Taking aim at the booming market for retirement products, Barnett Banks Inc. has hired an executive to direct sales and marketing of defined contribution plans to middle-market companies.

Jeffrey J. Wirth has filled a newly created position at the Jacksonville, Fla.-based bank - director of business and institutional asset management. He comes to Barnett from Fleet Investment Services in Hartford, Conn., where he was senior vice president responsible for retirement products.

At Barnett, Mr. Wirth will hawk the bank's 401(k) and other defined contribution and benefit plans to businesses, institutions, and municipalities with 50 or more employees. He plans to market so-called "daily-value" products through Barnett's business banking and commercial lending relationships in Florida.

Daily-value plans allow participants to access up-to-the-minute account balances every day.

"This business line has not been fully leveraged," Mr. Wirth said.

He said he intends to double his sales staff to 14 by yearend and raise that number to 18 by the end of 1997.

Mr. Wirth said 401(k) plans are the fastest-growing part of the retirement-plan market.

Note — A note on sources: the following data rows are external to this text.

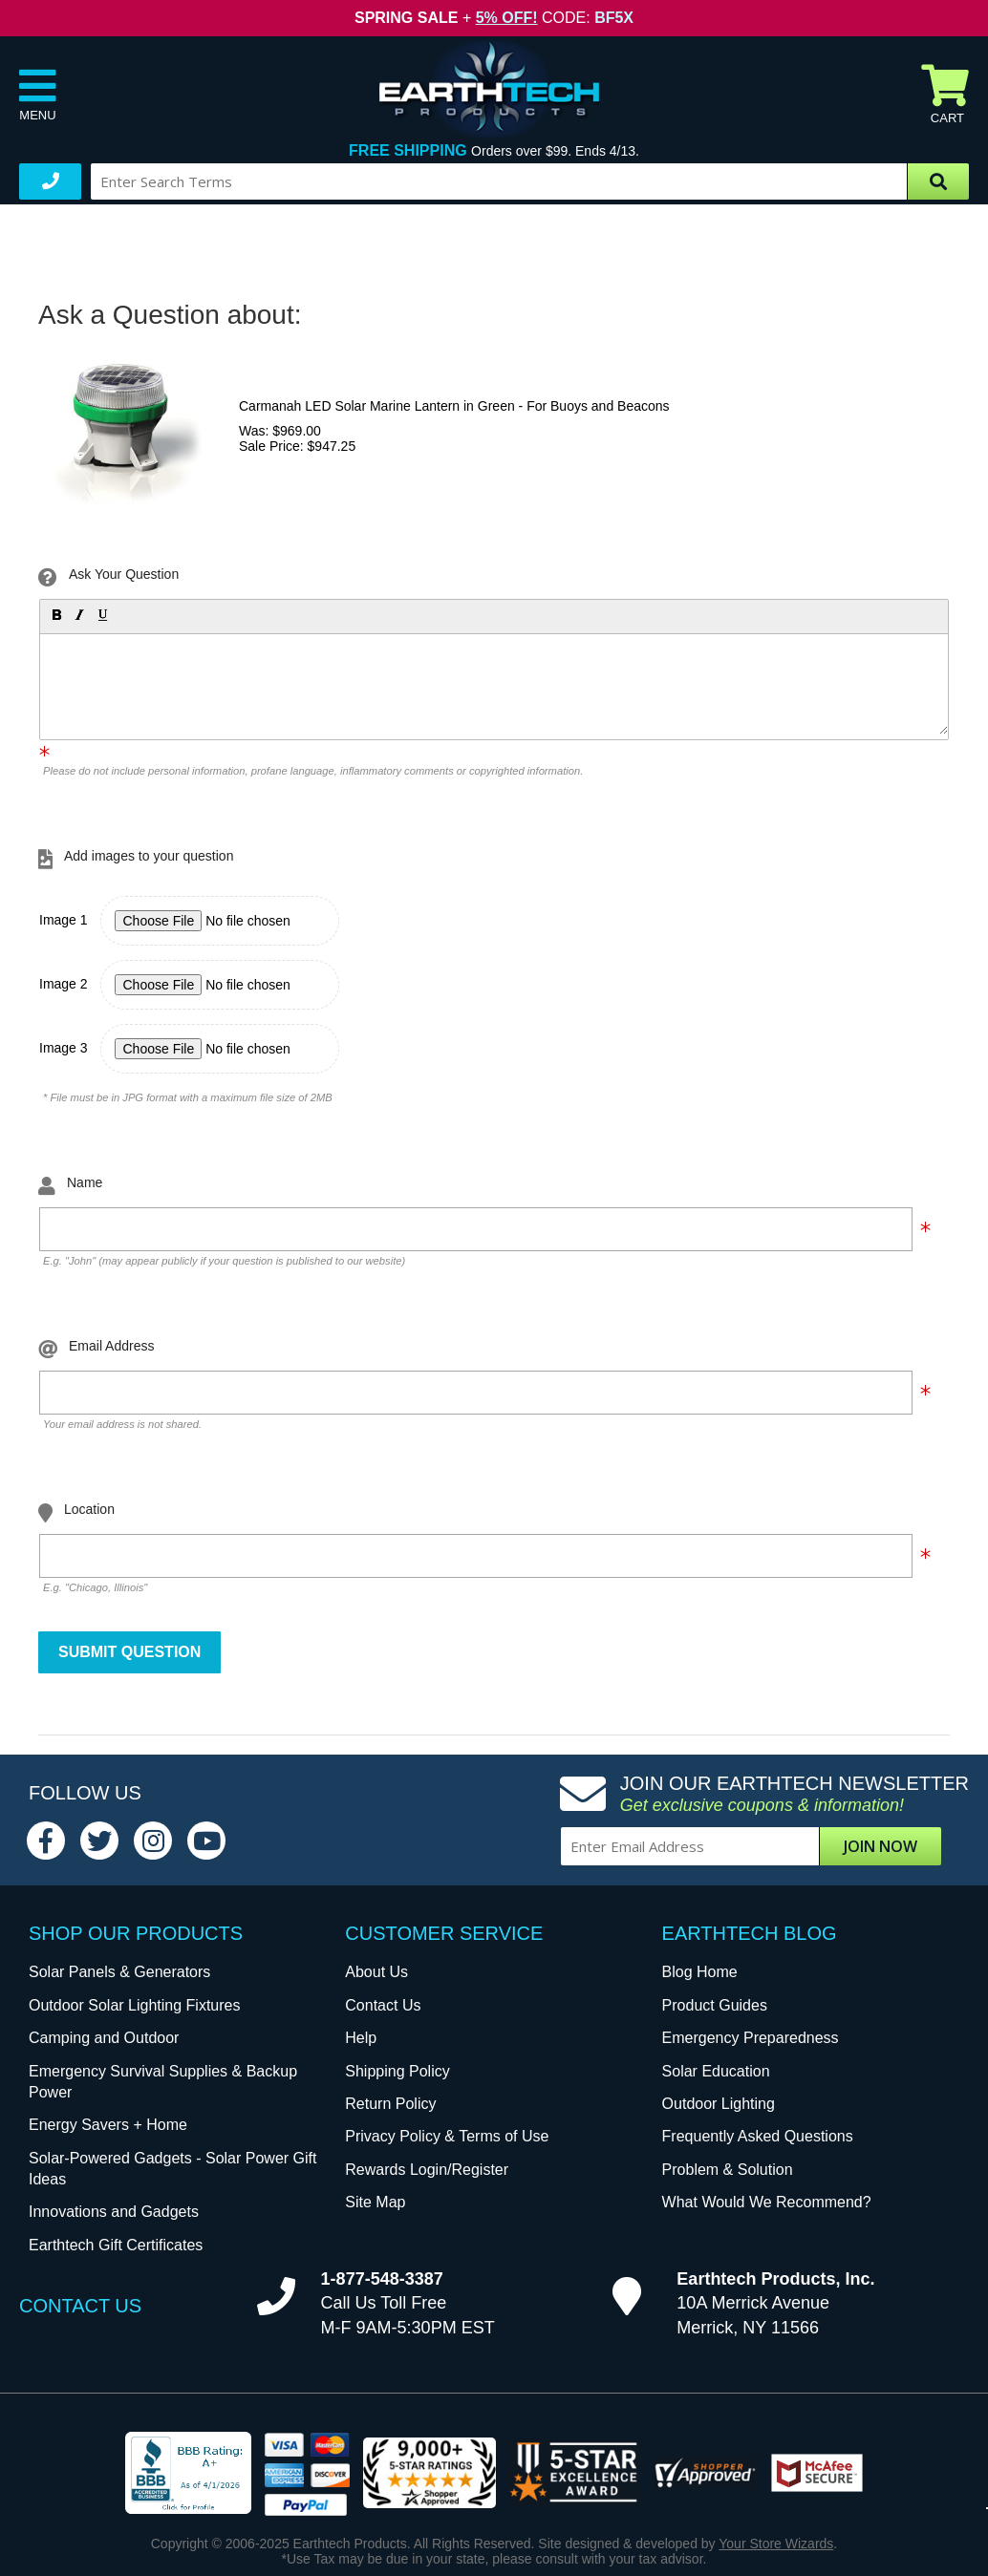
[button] (55, 614)
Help (360, 2038)
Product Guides (714, 2005)
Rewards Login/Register (426, 2169)
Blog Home (700, 1972)
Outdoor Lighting (718, 2104)
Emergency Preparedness (750, 2038)
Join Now (880, 1846)
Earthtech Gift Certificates (116, 2245)
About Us (376, 1972)
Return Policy (390, 2104)
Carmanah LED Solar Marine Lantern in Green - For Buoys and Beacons (454, 406)
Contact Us (382, 2005)
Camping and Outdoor (104, 2038)
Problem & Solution (727, 2169)
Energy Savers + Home (108, 2125)
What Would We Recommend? (766, 2202)
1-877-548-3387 (382, 2279)
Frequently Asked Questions (757, 2136)
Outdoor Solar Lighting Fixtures (134, 2005)
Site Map (375, 2202)
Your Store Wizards (776, 2543)
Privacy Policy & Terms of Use (446, 2136)
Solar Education (716, 2071)
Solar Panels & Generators (119, 1972)
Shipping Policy (397, 2071)
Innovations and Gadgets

But banks may have difficulty competing with nonbanks in this area, observers said. Accounting becomes difficult when participant record keeping and individual mutual funds are involved.

It is hard for banks to offer a fully bundled product, said Geoff Bobroff, president of Bobroff Consulting, East Greenwich, R.I. "It's a record-keeping nightmare from a business perspective."

Barnett officials, however, are hoping that their bank will not face this problem. It has outsourced the accounting of its daily-value product to Bysis Group, Little Falls, N.J.

According to Access Research, based in Windsor, Conn., only 24% of companies with 50 to 100 employees offer defined contribution and defined benefits plans. Among companies with 100 to 500 employees, that number goes up to 52%.

Only 80% of companies with 1,000 to 5,000 employees have such plans.

"In the under-1,000 (employee) market, anyone has a chance," Mr. Bobroff said. "Clearly, having a local presence has to help."

Mr. Wirth reports to another Fleet alumnus, Richard Jones, Barnett's chief asset management executive, who joined Barnett last August.